Recurrence eigenvalues of movements from brain signals

The ability to characterize muscle activities or skilled movements controlled by signals from neurons in the motor cortex of the brain has many useful implications, ranging from biomedical perspectives to brain–computer interfaces. This paper presents the method of recurrence eigenvalues for differentiating moving patterns in non-mammalian and human models. The non-mammalian models of Caenorhabditis elegans have been studied for gaining insights into behavioral genetics and discovery of human disease genes. Systematic probing of the movement of these worms is known to be useful for these purposes. Study of dynamics of normal and mutant worms is important in behavioral genetic and neuroscience. However, methods for quantifying complexity of worm movement using time series are still not well explored. Neurodegenerative diseases adversely affect gait and mobility. There is a need to accurately quantify gait dynamics of these diseases and differentiate them from the healthy control to better understand their pathophysiology that may lead to more effective therapeutic interventions.
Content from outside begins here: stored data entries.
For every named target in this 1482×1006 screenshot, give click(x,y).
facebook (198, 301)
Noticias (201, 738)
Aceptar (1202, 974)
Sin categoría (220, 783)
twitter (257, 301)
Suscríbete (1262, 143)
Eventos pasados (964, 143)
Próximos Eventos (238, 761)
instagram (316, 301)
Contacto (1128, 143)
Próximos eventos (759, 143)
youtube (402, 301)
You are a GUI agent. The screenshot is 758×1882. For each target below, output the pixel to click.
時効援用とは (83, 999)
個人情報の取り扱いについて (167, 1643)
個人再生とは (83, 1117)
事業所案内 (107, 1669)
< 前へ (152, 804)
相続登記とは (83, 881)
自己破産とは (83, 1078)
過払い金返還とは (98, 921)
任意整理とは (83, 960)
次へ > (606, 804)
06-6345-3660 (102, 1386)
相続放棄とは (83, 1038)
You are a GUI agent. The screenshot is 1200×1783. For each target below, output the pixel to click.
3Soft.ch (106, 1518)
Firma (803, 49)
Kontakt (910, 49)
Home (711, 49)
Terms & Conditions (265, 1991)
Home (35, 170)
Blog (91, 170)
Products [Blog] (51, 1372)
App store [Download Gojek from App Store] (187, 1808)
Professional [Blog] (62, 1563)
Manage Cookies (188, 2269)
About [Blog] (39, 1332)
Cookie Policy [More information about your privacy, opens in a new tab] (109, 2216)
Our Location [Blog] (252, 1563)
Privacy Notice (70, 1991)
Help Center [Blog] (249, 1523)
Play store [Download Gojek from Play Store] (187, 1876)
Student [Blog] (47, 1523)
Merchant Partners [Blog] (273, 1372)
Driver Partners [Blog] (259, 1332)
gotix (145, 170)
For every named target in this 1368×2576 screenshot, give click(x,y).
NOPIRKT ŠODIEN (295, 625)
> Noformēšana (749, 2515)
This paper attempts to explore the potential application of the method for determining the largest eigenvalues of convolutional fuzzy recurrence plots of time series for measuring the complexity of moving patterns of Caenorhabditis elegans and neurodegenerative disease subjects. Results obtained from analyses demonstrate that the largest recurrence eigenvalues can differentiate phenotypes of behavioral dynamics between wild type and mutant strains of Caenorhabditis elegans; and walking patterns among healthy control subjects and patients with Parkinson’s disease, Huntington’s disease, or amyotrophic lateral sclerosis.